I’m going to keep spotlighting these kinds of stories, because of all the things I don’t want “normalized” by the Trump Administration, the ability to disrupt communities in order to remove people of color from our midst is pretty high on the list.
I don’t know a better way to describe the deportation of Al Adi Othman, a longtime businessman in Youngstown, Ohio.

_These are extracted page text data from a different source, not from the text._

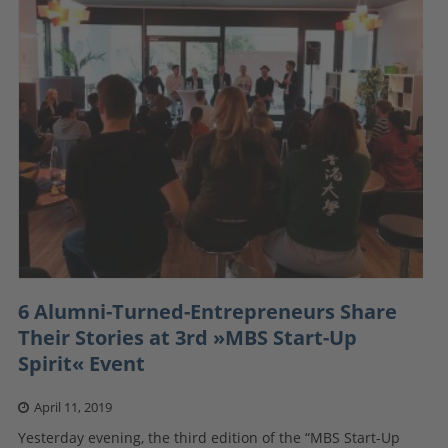
6 Alumni-Turned-Entrepreneurs Share
Their Stories at 3rd »MBS Start-Up
Spirit« Event
April 11, 2019
Yesterday evening, the third edition of the “MBS Start-Up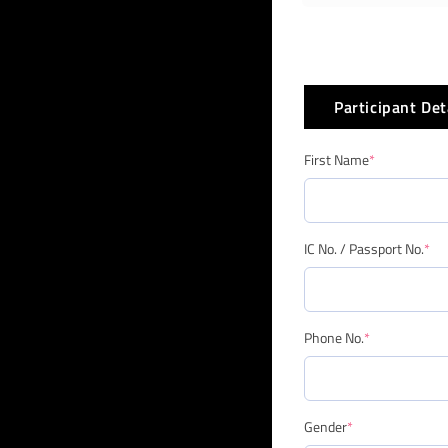
Participant Det
First Name
*
IC No. / Passport No.
*
Phone No.
*
Gender
*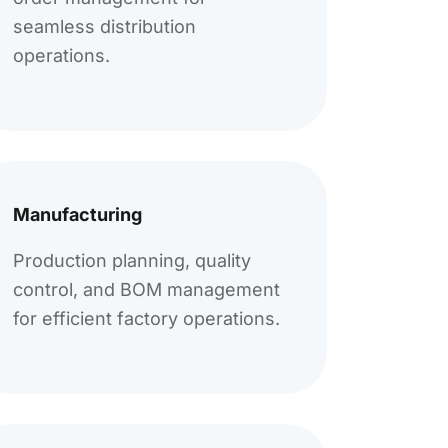
seamless distribution
operations.
Manufacturing
Production planning, quality
control, and BOM management
for efficient factory operations.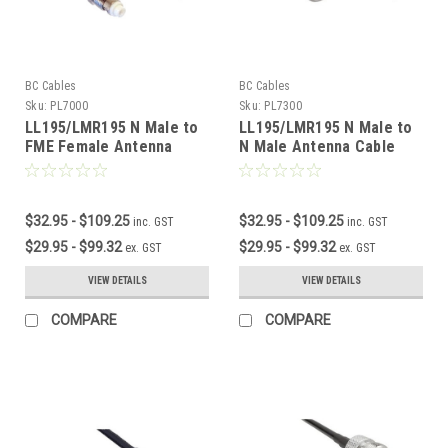
BC Cables
BC Cables
Sku:
PL7000
Sku:
PL7300
LL195/LMR195 N Male to
LL195/LMR195 N Male to
FME Female Antenna
N Male Antenna Cable
Cable
$32.95 - $109.25
$32.95 - $109.25
inc. GST
inc. GST
$29.95 - $99.32
$29.95 - $99.32
ex. GST
ex. GST
VIEW DETAILS
VIEW DETAILS
COMPARE
COMPARE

U.S. Rep. Tim Ryan of Howland, D-13th, released the following statement in response to the deportation of the Youngstown business owner:
“It is a sad day for Amer, his family and our entire community. In a highly irregular rebuke of Congressional authority by ICE, Amer Othman was ripped from his four daughters, his wife, and the country that he has called home for over thirty years. Amer was a pillar of the community and brought commerce to a downtown that craved investment. He hired members of our community. He paid taxes. He did everything right. There are violent criminals walking the streets, yet our government wasted our precious resources incarcerating him.
You know who thought Othman was worthy of staying? Congress, which for years passed “private bills” keeping him off-limits to deportation. But times have changed.
“The Flight 93 Election,” the Trumpist manifesto, rails against “the ceaseless importation of Third World foreigners with no tradition of, taste for, or experience in liberty.” The suggestion? We shouldn’t allow in folks who aren’t committed to the “American idea.”
Othman’s deportation shows that ideal to be a lie, and suggests again — as if we didn’t know already — that color is the big issue here. He was an employer in a community with a desperate need for jobs. There’s no suggestion that he was anything other than a leading light in his community. He was American in the sense that usually matters most to Republicans: He was a business owner.
The needs of the community, however, are outweighed by Trumpist disgust for outsiders. And so we all suffer a little more. Needlessly.